There are a lot of times where there would be protests inside of the school and the only time we would be allowed to protest was if we got permits from the dean of the school, and we did, we did get permits all the time. We would be protesting things like my cousin’s murder, and Palestinian children’s imprisonment, which is a very important subject. Every time we planned a protest, the Israeli right-wing at the University, would also plan a protest on the same day and hour. So, while we had a lot of conditions to the protest, we are allowed to carry one Palestine flag, we are allowed to only chant for 10 minutes. The adjacent Israeli protest would be them carrying 10 Israeli flags, and having a microphone and chanting out loud. 


That was a very empowering experience, in my opinion, because my Palestinian identity, before I went to the Hebrew University, it was just something that was connected to my father and my mother. Especially my father, because he himself was politically active when he was younger, he was held at an Israeli prison, as a sixteen-year-old boy, during the first intifada. We grew up listening to his stories, and him just making sure that we don’t go through the same things that he went through, because of the torture and injustice that he experienced in the Israeli prison as a young boy. 


It’s not the Palestinians choice to not go to Tel Aviv, or not to go to Jaffa, or Haifa, or Jerusalem, it’s a restriction that was imposed by the Israeli occupation. So, I have the blue ID, the Jerusalem ID, blue ID is a permanent residency, that means that I can travel freely throughout the country, to Israeli areas, to the Palestinian areas, to Jerusalem, to everywhere. That allows me to go to the West Bank and leave the West Bank. But in the West Bank, the Palestinians there have the orange ID, which means that you are a resident of the West Bank and that therefore prevents you from leaving the West Bank.

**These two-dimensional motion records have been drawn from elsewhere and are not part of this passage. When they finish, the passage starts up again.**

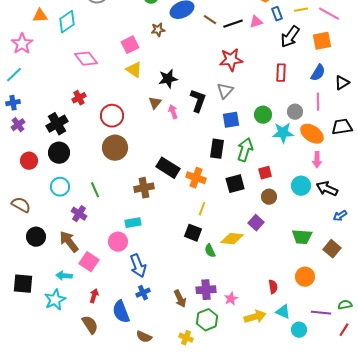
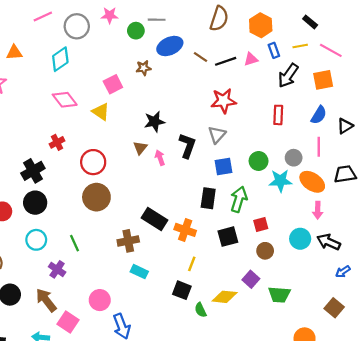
cyan diamond: (67, 22) -> (60, 59), moved
yellow triangle: (134, 70) -> (101, 112), moved
cyan rectangle: (133, 223) -> (139, 272), moved, turned 35
green trapezoid: (302, 237) -> (279, 295), moved

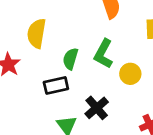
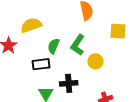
yellow semicircle: (37, 33) -> (31, 25), turned 55
black cross: (97, 108) -> (69, 83), turned 30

I would tell myself that, as cliche, as it might sound, that there is hope, and that I do have the power to change things, and that people that are making decisions are people just like me. That’s the experience of Congress,  is that it makes you look at people as regular humans, they have their ups and downs, and problems and issues at home and they are just like us. So, I can be that person that makes the decisions myself.